Difference between a Map and an Aerial Photograph

A map cannot be directly traced out of an aerial photograph. The reason is that there is a basic difference in the planimetry (projection) and perspective of a map and an aerial photograph. The difference is given in Table 6.2.

Scale of Aerial Photograph

You are already familiar with the concept of a map scale (See Chapter 2). The concept of scale for aerial photographs is much the same as that of a map. Scale is the ratio of a distance on an aerial photograph the distance between the same two places on the ground in the real world. It can be expressed in unit equivalents like 1 cm= 1,000 km(or 12,000 inches) or as a representative fraction (1:100,000). 

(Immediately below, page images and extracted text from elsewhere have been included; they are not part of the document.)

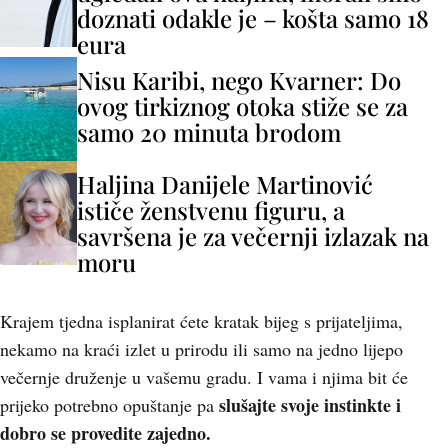
doznati odakle je – košta samo 18
eura
Nisu Karibi, nego Kvarner: Do
ovog tirkiznog otoka stiže se za
samo 20 minuta brodom
Haljina Danijele Martinović
ističe ženstvenu figuru, a
savršena je za večernji izlazak na
moru
Krajem tjedna isplanirat ćete kratak bijeg s prijateljima,
nekamo na kraći izlet u prirodu ili samo na jedno lijepo
večernje druženje u vašemu gradu. I vama i njima bit će
slušajte svoje instinkte i
prijeko potrebno opuštanje pa
dobro se provedite zajedno.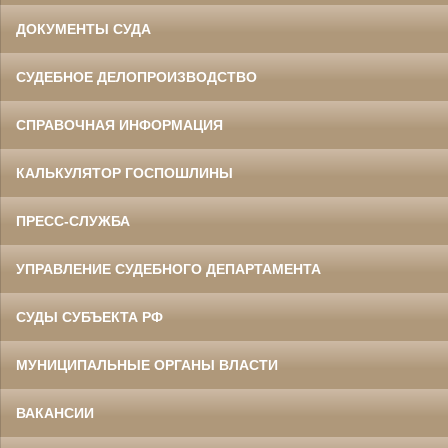
ДОКУМЕНТЫ СУДА
СУДЕБНОЕ ДЕЛОПРОИЗВОДСТВО
СПРАВОЧНАЯ ИНФОРМАЦИЯ
КАЛЬКУЛЯТОР ГОСПОШЛИНЫ
ПРЕСС-СЛУЖБА
УПРАВЛЕНИЕ СУДЕБНОГО ДЕПАРТАМЕНТА
СУДЫ СУБЪЕКТА РФ
МУНИЦИПАЛЬНЫЕ ОРГАНЫ ВЛАСТИ
ВАКАНСИИ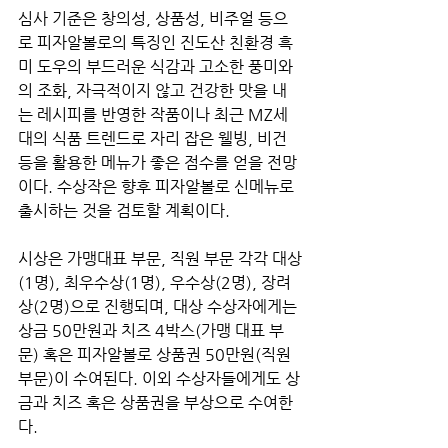
심사 기준은 창의성, 상품성, 비주얼 등으
로 피자알볼로의 특징인 진도산 친환경 흑
미 도우의 부드러운 식감과 고소한 풍미와
의 조화, 자극적이지 않고 건강한 맛을 내
는 레시피를 반영한 작품이나 최근 MZ세
대의 식품 트렌드로 자리 잡은 웰빙, 비건 
등을 활용한 메뉴가 좋은 점수를 얻을 전망
이다. 수상작은 향후 피자알볼로 신메뉴로 
출시하는 것을 검토할 계획이다. 
시상은 가맹대표 부문, 직원 부문 각각 대상
(1명), 최우수상(1명), 우수상(2명), 장려
상(2명)으로 진행되며, 대상 수상자에게는 
상금 50만원과 치즈 4박스(가맹 대표 부
문) 혹은 피자알볼로 상품권 50만원(직원 
부문)이 수여된다. 이외 수상자들에게도 상
금과 치즈 혹은 상품권을 부상으로 수여한
다.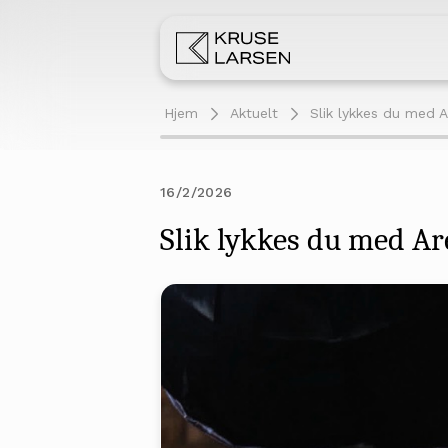
Hjem
Aktuelt
Slik lykkes du med 
16/2/2026
Slik lykkes du med A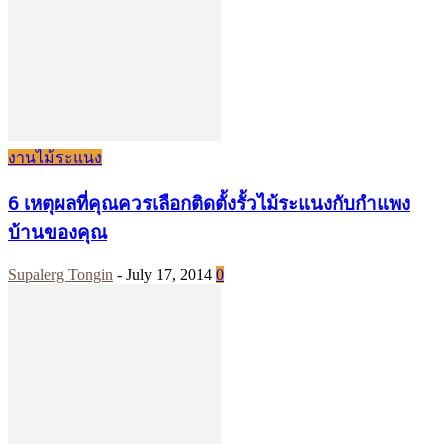
งานไม้ระแนง
6 เหตุผลที่คุณควรเลือกติดตั้งรั้วไม้ระแนงกับกำแพง
บ้านของคุณ
Supalerg Tongin
-
July 17, 2014
0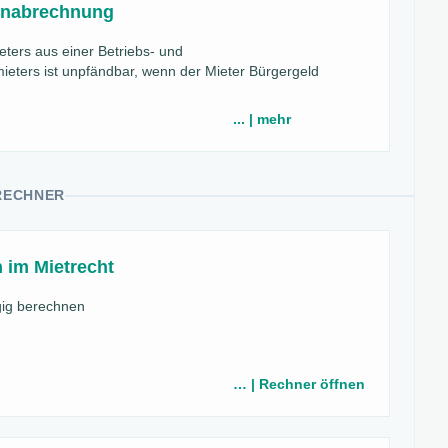
tenabrechnung
ters aus einer Betriebs- und
eters ist unpfändbar, wenn der Mieter Bürgergeld
... | mehr
RECHNER
 im Mietrecht
ig berechnen
… | Rechner öffnen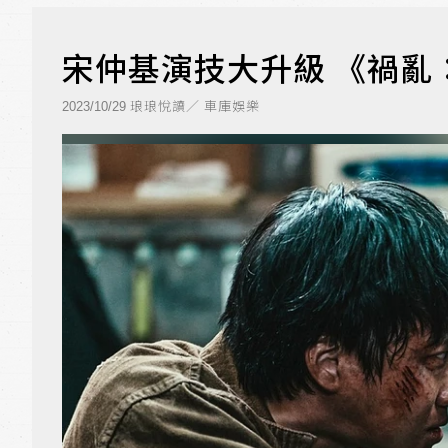
宋仲基演技大升級 《禍亂
琅琅悅讀／ 車庫娛樂
2023/10/29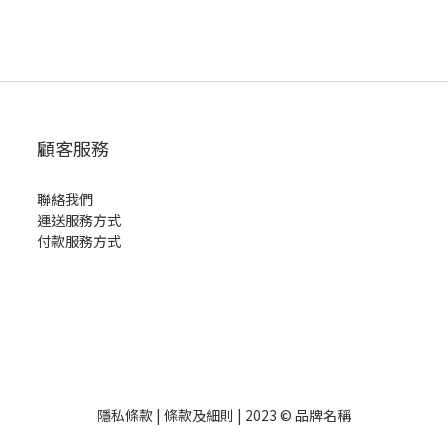
顧客服務
聯絡我們
運送服務方式
付款服務方式
隱私條款 | 條款及細則 | 2023 © 品牌名稱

Scale determines what objects would be visible, the accuracy of estimates and how certain features will appear. When conducting an analysis that is based on air photos, it will sometimes be necessary to make estimates regarding the number of objects, the area covered by a certain amount of material or it may be possible to identify certain features based on their length. To determine this dimension during air photo interpretation, it will be necessary to make estimates of lengths and areas, which require knowledge of the photo scale. There are three methods to compute the scale of an aerial photograph using different sets of information.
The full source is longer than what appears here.